Bioretention (aka rain gardens) systems are depressed landscaped areas which are designed to accept runoff from roofs or other impervious surfaces and then filter the runoff through a soil media prior to infiltrating the runoff back into the ground. They are planted with native upland plants and can even be covered in sod. They require minimal maintenance by the homeowner and are very effective at reducing runoff volumes and pollutant loads. The basic design can be modified to handle rainfall events significantly larger than the 1” rainfall event and increase runoff infiltration in certain situations. These systems can be designed with and without an underdrain depending upon the natural soil conditions.
Dry swales (aka Bioswales) are commonly used along low intensity roadways to collect runoff from the roadway, filter the runoff through a soil media or native soil and infiltrate the runoff back into the ground. They are commonly maintained as grass, which simplifies the maintenance of these linear systems. They can also be planted with native upland plants such as shrubs as was done for in Seattle, Washington for the High Point Redevelopment project (LINK). These systems can be designed with and without an underdrain depending upon the natural soil conditions.
Wet swales are also used along roads, primarily high intensity roads such as interstate highways to treat and convey runoff from the paved surface. Wet swales must be located in areas with high seasonal groundwater table in order to maintain a saturated environment for the wetland plants which are placed in these swales. They are very effective systems as well as being low maintenance.
Permeable Pavement Systems
There are several types of permeable pavement systems which can be implemented on projects, including permeable asphalt pavement, porous concrete, permeable interlocking concrete pavers, and open cell pavers with grass or gravel. These systems are appropriate for low traffic applications such as parking spaces, roads which serve low density developments, sidewalks and overflow parking areas. While the surfaces are variable, they function in a similar fashion in that rainfall which falls on them infiltrates through the permeable surface into underlying layers of sand & gravel and aggregates for pollutant load reduction, then infiltrates into the native soils below. The design of the subbase systems can be modified to handle rainfall events significantly larger than the 1” rainfall event. These systems can be designed with and without an underdrain depending upon the natural soil conditions.
Vegetated Filter Strips
Vegetated filter strips are a simple, low maintenance LISD system for use along roadways and parking lots to filter runoff, thus reducing pollutant loads while encouraging infiltration. Filter strips are areas of grass with a minimum width of 25’ on slopes less than 6% which are located off the downhill side of an impervious area to accept un-concentrated overland flow from the impervious surface. A stone diaphragm or level spreader can be utilized at the edge of the pavement to convert concentrated flow into un-concentrated flow prior to being discharged to the filter strip. Soil tilling and/or soil amendments in the filter strip area are often necessary to improve the infiltrative capacity of disturbed soils commonly found along roadways and parking areas. Grass surfaces are maintained at a 3” height to maximize water quality treatment. Filter strips are cost effective to install and maintain over the long term.
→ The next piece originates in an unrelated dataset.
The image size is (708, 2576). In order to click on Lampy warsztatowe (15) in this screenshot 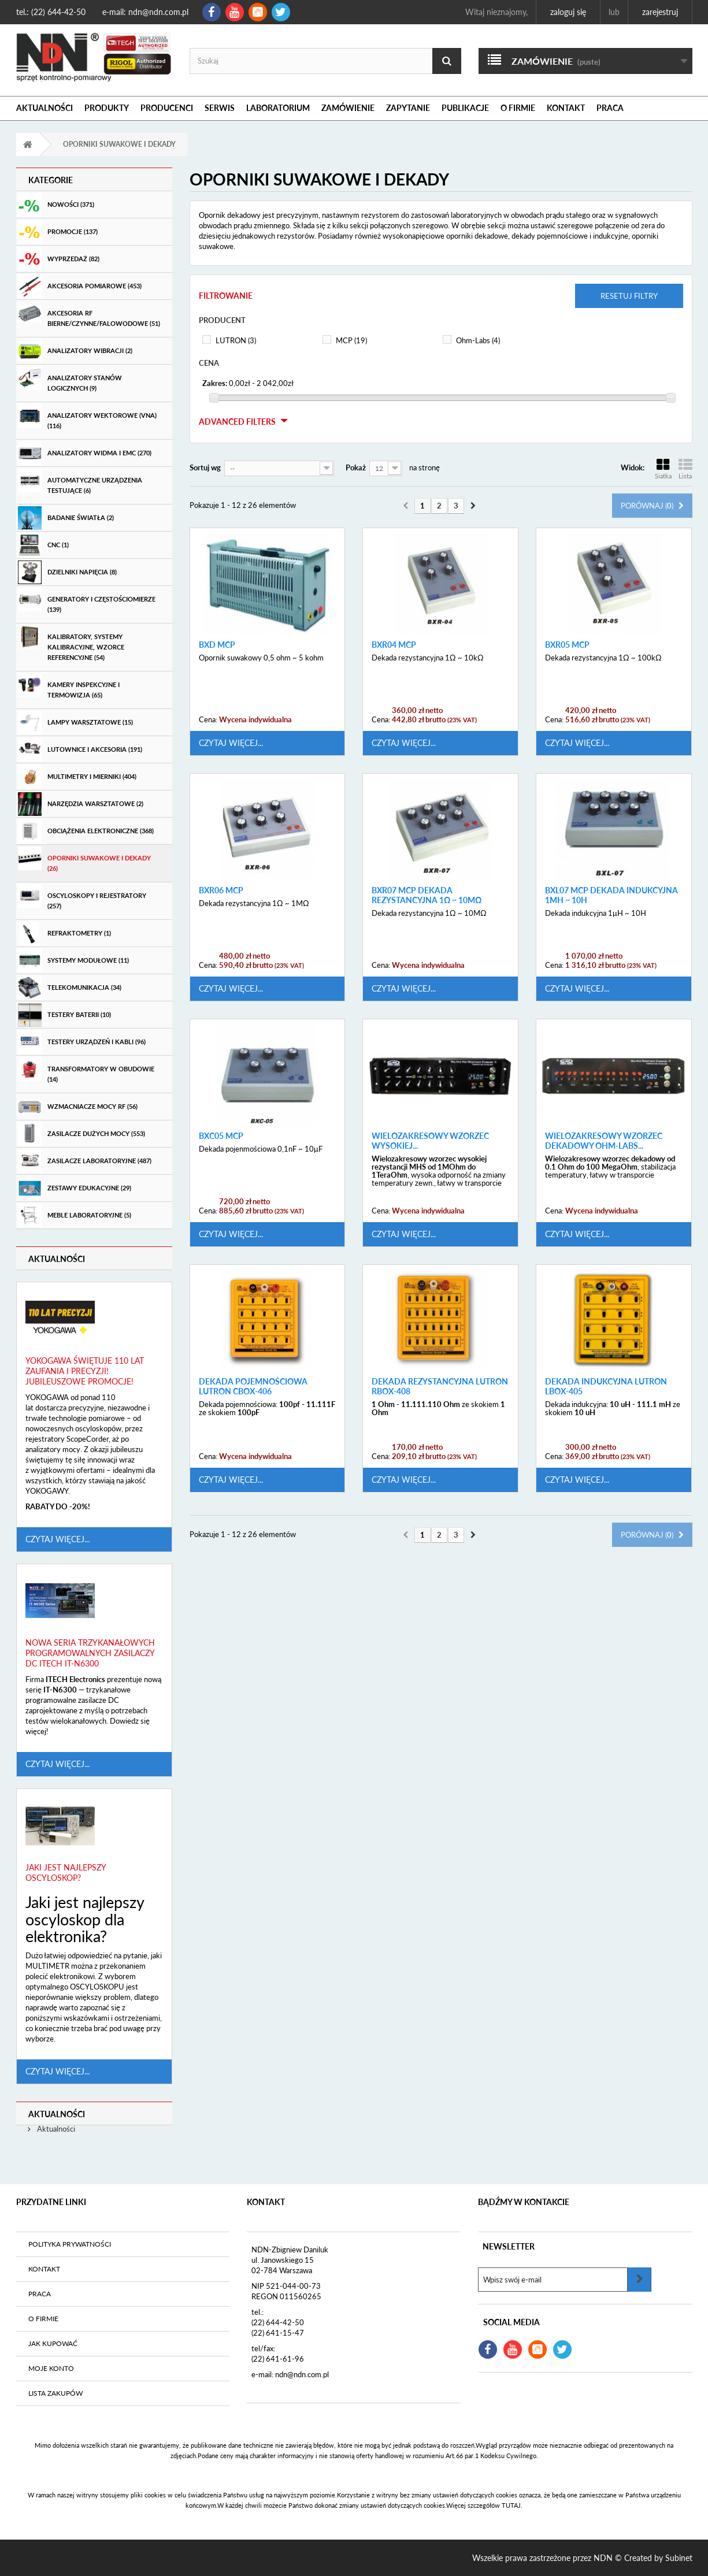, I will do `click(75, 722)`.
Infiltration basins are designed primarily as a water quality treatment system to reduce pollutant loads as well infiltrate runoff associated with the 90% rainfall event. These systems are generally large, flat, open systems constructed in well-drained sands. They are planted with drought tolerant grasses. In some instances if the drainage areas is small enough, they can be used at the end of a conventional pipe drainage system to filter and infiltrate runoff. They are not commonly used due to the land area necessary to construct them. To prevent the introduction of fine sediments into the system which could clog the infiltrative surface, a pre-treatment device, such as a forebay shall precede the infiltration basin.
Infiltration trenches can consist of excavated trenches filled with crushed stone or some type of man-made storage systems, such as concrete galleries or plastic gallery systems and are designed to function like an infiltration basin for the 90% rainfall event. They must be located in well drained sand or sand & gravel soils to function properly over the long term. To prevent the introduction of fine sediments into the system which could clog the infiltrative surface, a pre-treatment device, such as a forebay shall precede the infiltration trench. (photo: inf-trench)
Rain Barrels & Cisterns
A key approach of LISD is looking at rainfall as a resource and not something to be gotten rid of. Recycling and reuse of rainwater for non-potable uses, such as irrigation of landscape areas, and washing of vehicles reduces the demand of potable water for this uses. Both rain barrels for residential roof runoff and larger scale cisterns for commercial applications are a great way to reuse the resource while not wasting potable water.